### What the exercise asks
Filter the entries, keeping every line with the word "quick".

** Opening Records for processing block **

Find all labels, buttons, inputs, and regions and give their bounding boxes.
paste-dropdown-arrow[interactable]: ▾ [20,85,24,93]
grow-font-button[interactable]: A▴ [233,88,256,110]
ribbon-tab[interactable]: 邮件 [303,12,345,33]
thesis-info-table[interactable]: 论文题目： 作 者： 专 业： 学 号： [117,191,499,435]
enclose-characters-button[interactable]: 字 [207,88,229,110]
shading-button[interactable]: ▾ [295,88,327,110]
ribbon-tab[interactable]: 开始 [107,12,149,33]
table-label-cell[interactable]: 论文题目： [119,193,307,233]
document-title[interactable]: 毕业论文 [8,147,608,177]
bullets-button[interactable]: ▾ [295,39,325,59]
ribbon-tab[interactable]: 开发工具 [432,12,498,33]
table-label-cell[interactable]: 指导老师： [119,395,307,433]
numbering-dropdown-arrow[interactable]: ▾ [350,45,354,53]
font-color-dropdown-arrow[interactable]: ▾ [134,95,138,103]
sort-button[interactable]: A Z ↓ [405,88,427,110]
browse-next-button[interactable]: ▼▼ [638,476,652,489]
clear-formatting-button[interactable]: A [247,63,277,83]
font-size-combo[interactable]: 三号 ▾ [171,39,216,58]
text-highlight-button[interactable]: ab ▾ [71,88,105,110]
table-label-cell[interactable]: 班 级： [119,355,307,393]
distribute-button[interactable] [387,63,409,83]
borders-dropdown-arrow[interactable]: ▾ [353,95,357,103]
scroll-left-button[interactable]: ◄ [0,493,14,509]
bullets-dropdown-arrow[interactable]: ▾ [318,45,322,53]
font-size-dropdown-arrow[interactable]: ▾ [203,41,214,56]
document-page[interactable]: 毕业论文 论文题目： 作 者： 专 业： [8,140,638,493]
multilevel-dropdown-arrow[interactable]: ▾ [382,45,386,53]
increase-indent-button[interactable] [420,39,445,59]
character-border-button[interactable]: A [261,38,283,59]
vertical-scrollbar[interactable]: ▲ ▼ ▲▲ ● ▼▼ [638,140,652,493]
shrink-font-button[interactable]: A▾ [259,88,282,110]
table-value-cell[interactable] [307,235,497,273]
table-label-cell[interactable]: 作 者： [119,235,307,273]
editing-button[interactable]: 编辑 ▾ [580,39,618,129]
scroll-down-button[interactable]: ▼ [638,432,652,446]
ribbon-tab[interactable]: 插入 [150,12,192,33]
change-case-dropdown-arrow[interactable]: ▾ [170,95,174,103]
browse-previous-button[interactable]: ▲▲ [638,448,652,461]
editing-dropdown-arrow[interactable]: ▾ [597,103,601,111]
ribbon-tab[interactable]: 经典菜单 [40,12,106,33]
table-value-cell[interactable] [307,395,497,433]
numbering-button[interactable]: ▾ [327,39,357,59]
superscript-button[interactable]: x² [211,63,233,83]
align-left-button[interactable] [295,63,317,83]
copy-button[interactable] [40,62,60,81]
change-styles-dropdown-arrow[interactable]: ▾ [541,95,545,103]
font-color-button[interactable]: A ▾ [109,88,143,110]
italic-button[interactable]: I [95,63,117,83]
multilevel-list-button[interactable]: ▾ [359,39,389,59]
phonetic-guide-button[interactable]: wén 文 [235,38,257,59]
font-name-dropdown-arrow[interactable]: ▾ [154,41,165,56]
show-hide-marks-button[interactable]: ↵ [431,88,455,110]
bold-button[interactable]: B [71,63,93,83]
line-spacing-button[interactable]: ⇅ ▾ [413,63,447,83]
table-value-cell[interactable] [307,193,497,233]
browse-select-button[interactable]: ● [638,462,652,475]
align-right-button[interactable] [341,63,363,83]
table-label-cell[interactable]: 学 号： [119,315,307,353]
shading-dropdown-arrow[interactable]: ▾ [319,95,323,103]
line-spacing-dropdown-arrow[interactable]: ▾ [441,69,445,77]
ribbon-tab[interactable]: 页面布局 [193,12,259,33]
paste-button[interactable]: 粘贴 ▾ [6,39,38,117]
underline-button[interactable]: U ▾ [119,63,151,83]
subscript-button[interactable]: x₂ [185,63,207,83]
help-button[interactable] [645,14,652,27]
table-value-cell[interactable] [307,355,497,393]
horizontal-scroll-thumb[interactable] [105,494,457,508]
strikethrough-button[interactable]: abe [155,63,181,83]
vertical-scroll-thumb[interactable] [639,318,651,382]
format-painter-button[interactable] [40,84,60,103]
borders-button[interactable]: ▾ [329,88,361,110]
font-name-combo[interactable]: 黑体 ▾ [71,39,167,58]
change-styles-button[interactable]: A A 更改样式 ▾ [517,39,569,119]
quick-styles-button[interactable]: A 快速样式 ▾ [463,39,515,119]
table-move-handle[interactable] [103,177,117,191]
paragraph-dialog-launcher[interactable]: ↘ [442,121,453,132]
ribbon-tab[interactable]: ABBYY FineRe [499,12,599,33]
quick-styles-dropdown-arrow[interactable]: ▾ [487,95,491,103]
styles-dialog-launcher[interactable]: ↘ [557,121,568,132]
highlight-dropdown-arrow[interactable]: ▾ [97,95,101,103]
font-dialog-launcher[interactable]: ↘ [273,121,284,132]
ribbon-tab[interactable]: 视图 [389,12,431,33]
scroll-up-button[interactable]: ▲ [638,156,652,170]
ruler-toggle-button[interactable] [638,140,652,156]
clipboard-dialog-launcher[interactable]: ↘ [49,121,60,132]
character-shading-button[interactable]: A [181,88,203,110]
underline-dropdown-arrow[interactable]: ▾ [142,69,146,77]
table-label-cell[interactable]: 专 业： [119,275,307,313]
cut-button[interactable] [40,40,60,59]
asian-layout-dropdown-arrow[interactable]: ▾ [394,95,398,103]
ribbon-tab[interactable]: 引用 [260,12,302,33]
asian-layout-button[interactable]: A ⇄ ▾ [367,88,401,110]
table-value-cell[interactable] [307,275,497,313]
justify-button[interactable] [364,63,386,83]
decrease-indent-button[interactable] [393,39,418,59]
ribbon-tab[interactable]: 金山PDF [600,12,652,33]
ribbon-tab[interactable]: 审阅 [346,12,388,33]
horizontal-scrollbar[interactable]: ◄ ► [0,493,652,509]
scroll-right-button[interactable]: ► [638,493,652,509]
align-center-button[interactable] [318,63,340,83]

** Closing Records for processing block **

### Answer to the exercise
quick-styles-button[interactable]: A 快速样式 ▾ [463,39,515,119]
quick-styles-dropdown-arrow[interactable]: ▾ [487,95,491,103]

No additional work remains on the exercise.